Question

Predict the type of magma associated with Mount St. Helens. a) Andesitic b) Basaltic c) Rhyolitic

Short answer

The type of magma associated with Mount St. Helens is andesitic.

Step-by-step solution

Consider the Volcanic History

Mount St. Helens is part of the Cascade Range, which is known for having explosive eruptions. This suggests a specific type of magma associated with these types of volcanic activities.

Identify Common Magma Types for Explosive Volcanoes

Volcanoes like those in the Cascade Range typically have magma types that are intermediate to high in silica content, leading to more explosive eruptions. This eliminates basaltic lava, which is low in silica and less explosive.

Determine Silica Content and Viscosity

Andesitic magma has intermediate silica content and viscosity, leading to more explosive eruptions compared to basaltic magma. Rhyolitic magma, while even higher in silica, is less common in this environment and extremely viscous.

Examine Historical Eruption Data

Review historical data on Mount St. Helens eruptions, which characteristically include pyroclastic flows and explosive events, typical of andesitic magma.

Conclusion Based on Analysis

Given the volcanic activity history and characteristics, the magma associated with Mount St. Helens is predominantly andesitic.

Key concepts

Andesitic magma

Andesitic magma is a key player in many volcanic eruptions around the world. Found in many volcanically active areas, it forms at convergent plate boundaries, particularly where oceanic crust subducts under continental plates. This type of magma is named after the Andes Mountains, where it is prevalent.

Andesitic magma typically contains intermediate levels of silica, which significantly affects its viscosity. This means that it is thicker and more resistant to flow than basaltic magma but less than rhyolitic magma. Because of this medium viscosity, andesitic magma contributes to more violent and explosive eruptions compared to its basaltic counterpart. Yet, it is not as viscous or explosive as rhyolitic magma, which ranks highest in silica content.

Key features of andesitic magma include:

• Intermediate silica content (approximately 52-63%)
• Thicker than basaltic magma
• Moderate to high explosiveness
• Commonly associated with stratovolcanoes and volcanic arcs

Understanding these characteristics helps explain why Mount St. Helens, a stratovolcano, predominantly features eruptions driven by andesitic magma.

Silica content in magma

Silica content is a crucial component that determines the nature of a volcanic eruption. It refers to the amount of silicon dioxide (SiO₂) present in the magma. This content in magma varies, influencing the magma's viscosity and eruptive potential.

Viscosity plays a significant role as it affects how quickly magma can flow. Higher silica content leads to higher viscosity, making magma thicker and more prone to trapping gases. This trapped gas can increase pressure, leading to more explosive eruptions.

Types of magma based on silica content are:

• Basaltic magma: Low silica content (~45-52%), very fluid
• Andesitic magma: Intermediate silica content (~52-63%), moderately viscous
• Rhyolitic magma: High silica content (~69-77%), highly viscous

The silica content not only dictates the explosiveness of the volcano but also the type of volcanic rocks that are formed post-eruption. This is why understanding silica content is vital for predicting volcanic behavior.
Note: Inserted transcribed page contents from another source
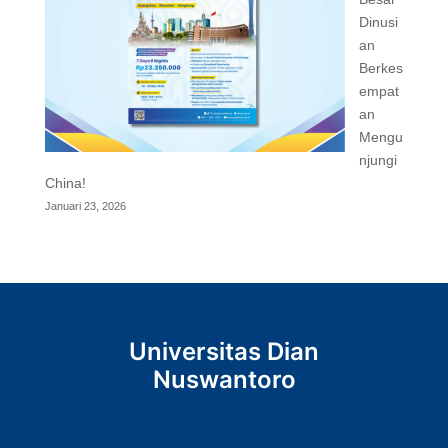
Dinusi
an
Berkes
empat
an
Mengu
njungi
China!
Januari 23, 2026
Universitas Dian
Nuswantoro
Explosive volcanic eruptions

Volcanic eruptions are nature's grandiose displays, dictated largely by the type of magma involved. When discussing explosive volcanic activity, andesitic magma stands out due to its specific properties.

Explosive eruptions occur when high-viscosity magma traps gases beneath the earth's surface. This pressure accumulates until it explosively releases, propelling ash, gases, and pyroclastic materials high into the atmosphere. Andesitic magma's intermediate silica content contributes to such explosive behavior, as it is capable of both trapping gases and sustaining high pressures.

Characteristics of explosive eruptions include:

• High eruptive columns and ash clouds
• Formation of pyroclastic flows and lahars
• Potential creation of calderas following a massive eruption

These eruptions are much more hazardous than effusive eruptions due to their suddenness and potential destructiveness, posing significant risks to nearby human populations and technology.

Mount St. Helens volcanic activity

Mount St. Helens, located in Washington state, USA, is one of the most famous volcanic landmarks due to its dramatic eruption history. Part of the Cascade Range, this stratovolcano is most noted for its major eruption in 1980, which became a defining moment in volcanology.

This volcano is primarily associated with andesitic magma, which leads to its famous explosive eruptions. The viscosity of this magma creates significant pressure within the volcano's magma chamber, often resulting in violent pyroclastic flows, lava domes, and intense ash clouds.

Key historical highlights of Mount St. Helens include:

• 1980 eruption: Released about 1.3 cubic kilometers of material, reshaping the landscape
• Regular eruptions and seismic activity traced back hundreds of years
• Combination of explosive eruptions and lava dome formations

As part of the Cascade Range, Mount St. Helens provides essential data for understanding the dynamics of stratovolcanoes and continues to be a focal point for the study of volcanic activity.